> _Task statement_
An exact copy of every entry is needed, with no images.

> _Listed entries_
--- START ---

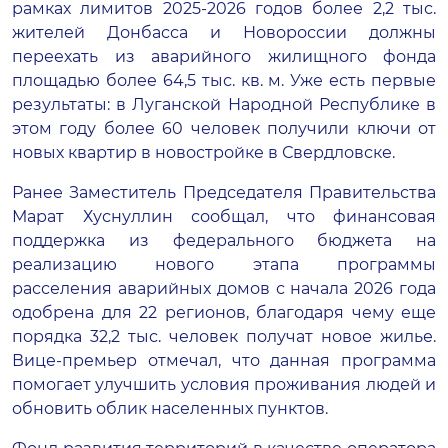
рамках лимитов 2025-2026 годов более 2,2 тыс.
жителей Донбасса и Новороссии должны
переехать из аварийного жилищного фонда
площадью более 64,5 тыс. кв. м. Уже есть первые
результаты: в Луганской Народной Республике в
этом году более 60 человек получили ключи от
новых квартир в новостройке в Свердловске.
Ранее Заместитель Председателя Правительства
Марат Хуснуллин сообщал, что финансовая
поддержка из федерального бюджета на
реализацию нового этапа программы
расселения аварийных домов с начала 2026 года
одобрена для 22 регионов, благодаря чему еще
порядка 32,2 тыс. человек получат новое жилье.
Вице-премьер отмечал, что данная программа
помогает улучшить условия проживания людей и
обновить облик населенных пунктов.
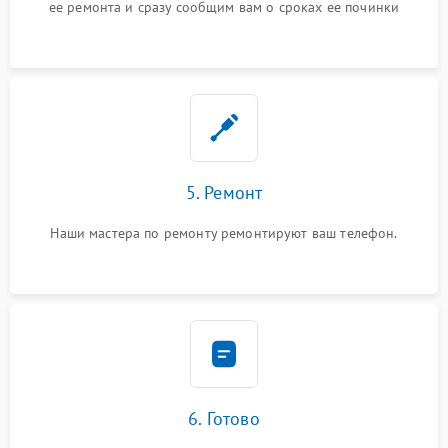
ее ремонта и сразу сообщим вам о сроках ее починки
5. Ремонт
Наши мастера по ремонту ремонтируют ваш телефон.
6. Готово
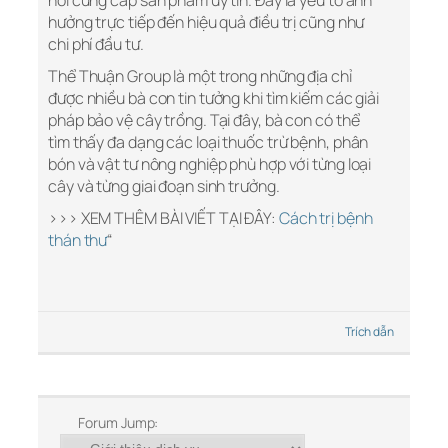
nơi cung cấp sản phẩm uy tín. Đây là yếu tố ảnh
hưởng trực tiếp đến hiệu quả điều trị cũng như
chi phí đầu tư.
Thể Thuận Group là một trong những địa chỉ
được nhiều bà con tin tưởng khi tìm kiếm các giải
pháp bảo vệ cây trồng. Tại đây, bà con có thể
tìm thấy đa dạng các loại thuốc trừ bệnh, phân
bón và vật tư nông nghiệp phù hợp với từng loại
cây và từng giai đoạn sinh trưởng.
>>> XEM THÊM BÀI VIẾT TẠI ĐÂY:
Cách trị bệnh
thán thư
“
Trích dẫn
Forum Jump:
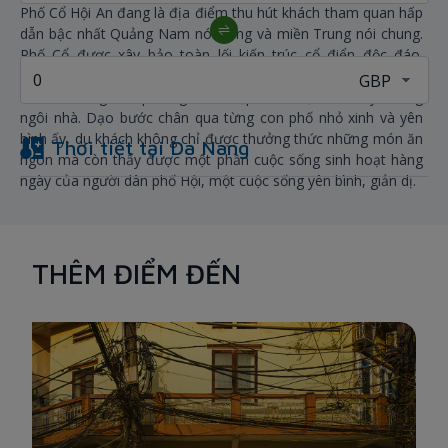
Phố Cổ Hội An đang là địa điểm thu hút khách tham quan hấp
dẫn bậc nhất Quảng Nam nói riêng và miền Trung nói chung.
Phố Cổ được xây bảo toàn lối kiến trúc cổ điển độc đáo.
Đường phố ở khu phố cổ được bố trí ngang dọc theo kiểu bàn
cờ với những con phố ngắn và đẹp, uốn lượn, ôm lấy những
ngôi nhà. Dạo bước chân qua từng con phố nhỏ xinh và yên
bình ấy, du khách không chỉ được thưởng thức những món ăn
Thời tiết tại
Da Nang
ngon mà còn thấy được một phần cuộc sống sinh hoạt hàng
ngày của người dân phố Hội, một cuộc sống yên bình, giản dị.
THÊM ĐIỂM ĐẾN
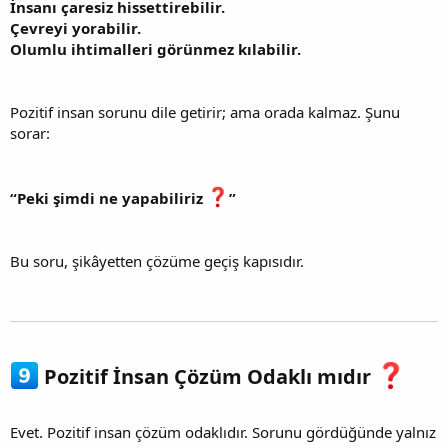
İnsanı çaresiz hissettirebilir.
Çevreyi yorabilir.
Olumlu ihtimalleri görünmez kılabilir.
Pozitif insan sorunu dile getirir; ama orada kalmaz. Şunu
sorar:
“Peki şimdi ne yapabiliriz
”
Bu soru, şikâyetten çözüme geçiş kapısıdır.
Pozitif İnsan Çözüm Odaklı mıdır
Evet. Pozitif insan çözüm odaklıdır. Sorunu gördüğünde yalnız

--- END ---

> _Solved exercise_
рамках лимитов 2025-2026 годов более 2,2 тыс.
жителей Донбасса и Новороссии должны
переехать из аварийного жилищного фонда
площадью более 64,5 тыс. кв. м. Уже есть первые
результаты: в Луганской Народной Республике в
этом году более 60 человек получили ключи от
новых квартир в новостройке в Свердловске.
Ранее Заместитель Председателя Правительства
Марат Хуснуллин сообщал, что финансовая
поддержка из федерального бюджета на
реализацию нового этапа программы
расселения аварийных домов с начала 2026 года
одобрена для 22 регионов, благодаря чему еще
порядка 32,2 тыс. человек получат новое жилье.
Вице-премьер отмечал, что данная программа
помогает улучшить условия проживания людей и
обновить облик населенных пунктов.
ее ремонта и сразу сообщим вам о сроках ее починки
5. Ремонт
Наши мастера по ремонту ремонтируют ваш телефон.
6. Готово
nơi cung cấp sản phẩm uy tín. Đây là yếu tố ảnh
hưởng trực tiếp đến hiệu quả điều trị cũng như
chi phí đầu tư.
Thể Thuận Group là một trong những địa chỉ
được nhiều bà con tin tưởng khi tìm kiếm các giải
pháp bảo vệ cây trồng. Tại đây, bà con có thể
tìm thấy đa dạng các loại thuốc trừ bệnh, phân
bón và vật tư nông nghiệp phù hợp với từng loại
cây và từng giai đoạn sinh trưởng.
>>> XEM THÊM BÀI VIẾT TẠI ĐÂY:
Cách trị bệnh
thán thư
“
Trích dẫn
Forum Jump:
Phố Cổ Hội An đang là địa điểm thu hút khách tham quan hấp
dẫn bậc nhất Quảng Nam nói riêng và miền Trung nói chung.
Phố Cổ được xây bảo toàn lối kiến trúc cổ điển độc đáo.
Đường phố ở khu phố cổ được bố trí ngang dọc theo kiểu bàn
cờ với những con phố ngắn và đẹp, uốn lượn, ôm lấy những
ngôi nhà. Dạo bước chân qua từng con phố nhỏ xinh và yên
bình ấy, du khách không chỉ được thưởng thức những món ăn
Thời tiết tại
Da Nang
ngon mà còn thấy được một phần cuộc sống sinh hoạt hàng
ngày của người dân phố Hội, một cuộc sống yên bình, giản dị.
THÊM ĐIỂM ĐẾN
İnsanı çaresiz hissettirebilir.
Çevreyi yorabilir.
Olumlu ihtimalleri görünmez kılabilir.
Pozitif insan sorunu dile getirir; ama orada kalmaz. Şunu
sorar:
“Peki şimdi ne yapabiliriz
”
Bu soru, şikâyetten çözüme geçiş kapısıdır.
Pozitif İnsan Çözüm Odaklı mıdır
Evet. Pozitif insan çözüm odaklıdır. Sorunu gördüğünde yalnız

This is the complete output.